My world got completely turned upside-down recently when I found myself no longer in a 6-year relationship, but instead alone and single. My boyfriend and I broke up. It is not my intention to write up nasty stuff about my ex-boyfriend, or to air my dirty laundry here. I just thought I’d write down how I feel.
Believe it or not, I have not been in this situation before. Never before have I gone through a permanent breakup. We did have a fight before that resulted in us being apart for a week or two, but this is different. This seems permanent.
At first, when we split up, I wanted it. I thought that it would be for the better and we would both end up being happier. And I felt nothing. No sadness, no stress, no loneliness. I didn’t even feel the need to be busy. But I started worrying about why I wasn’t reacting. I thought I should have been in a lot of pain after a (relatively) happy long-term relationship ended. But inevitably, the pain did arrive…
The pain came with confusion. They always tell you that when you suffer a breakup, you will feel deeply sad and depressed. What they don’t tell you, is that it goes up and down. One minute you are coping. The next minute you feel like death inside. You can’t imagine ever being happy again… you feel lonly even when people are around. And then you start wanting the relationship to be repaired. But then again you don’t. Then you do. Such confusion! And it is enhanced by the fact that we both still love and care for each other. It just didn’t work out.
I think my advice to myself is that it is perfectly OK to feel sad, happy, and confused, all at the same time. I think the best thing is to give my feelings some time to mature. After a while, they will settle, and my heart will tell me what I need to do next.
Do you have any advice?
Hi there, I really feel for u, I know what u going throu as I myself also come from a 11year relationship 5 months ago and I recently found out that he got a new bf already, and just last night my ex send me messsges telling me how much he misses me, but we both know there will never be a “us” again although I wish there could be, but we both feel that we don’t want to go through that pain again.

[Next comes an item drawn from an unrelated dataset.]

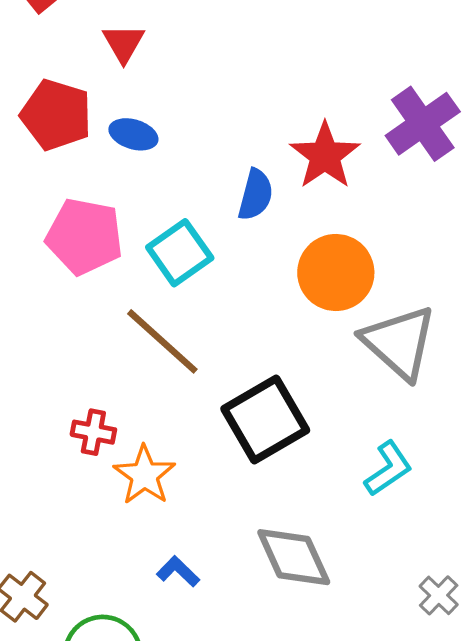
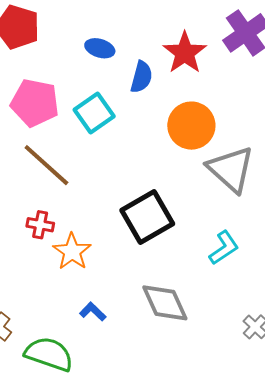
blue ellipse: (133, 134) -> (100, 48), moved
brown line: (162, 341) -> (46, 165), moved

Wow, ending an 11 year relationship must be double as tough as what I am going through. I guess sometimes people find other relationships because they need the comfort, and can’t be alone. But they also need time to heal and learn.

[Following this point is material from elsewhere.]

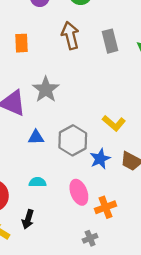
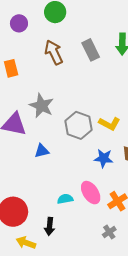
gray hexagon: (73, 140) -> (78, 125), moved
blue star: (100, 159) -> (104, 158), turned -30
cyan semicircle: (38, 182) -> (65, 199), moved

i can relate so much to you…..
its been two weeks and i haven’t reacted…. and i always knew that one day I’m gonna have a break down, right now these past few days i felt this uneasy feeling in my chest… intense breathing and a few tears whilst i am busy with something… <3 hang in there…..
you need to feel all these feelings and let them out. it will be painful as ugly fashion to the naked eye (sorry for the dry joke, I'm not myself lately), but you must let it be… feel the feeling.
Thanks for the comment. I hope it is not too painful for either of us. I just find it weird how unpredictable my feelings are.
Gosh, 6 years is a long time! Was there an actual reason you two broke up? I don’t think you can move on with your life if you don’t understand the reasons surrounding the break-up.
Yes and no… there was not one specific event, but more just realising that there is something missing, something not right.
I feel 4 u u bt lyf goes on they said b4 de lite comes darknes hang in there u a not alone.
Just found your blog….trust me….you will feel better – in time. Not sure if you are aware of what psychologists call the “grief” model – when one is in a period of grief…from a death, end of a relationship, marriage etc. you may think it is about moving forward and then you come out the other end. It doesn’t work that way. Yes you can take some steps forward and then the next thing you know you’re 3 steps back, you move forward and it seems okay and then something happens and you go back a couple of steps…that’s the true model of grief and it is natural. What will happen is that, in time, you will make it to through the tunnel and life will be whole and you will be happy again. Don’t give up, surround yourself with friends, try and do things that make you feel good – whatever that is….and one day you will be standing solidly on your own two feet free of saddness and anxiety.
Hi Robert. Thanks so much for your comment. It makes so much sense. I think it helps to know that it is normal to flow forward, without feeling guilty if I take steps back. I already feel like I am moving forward. The mistake I make is to overthink everything, rather than just living and enjoying the moment, and accepting the emotions that come my way.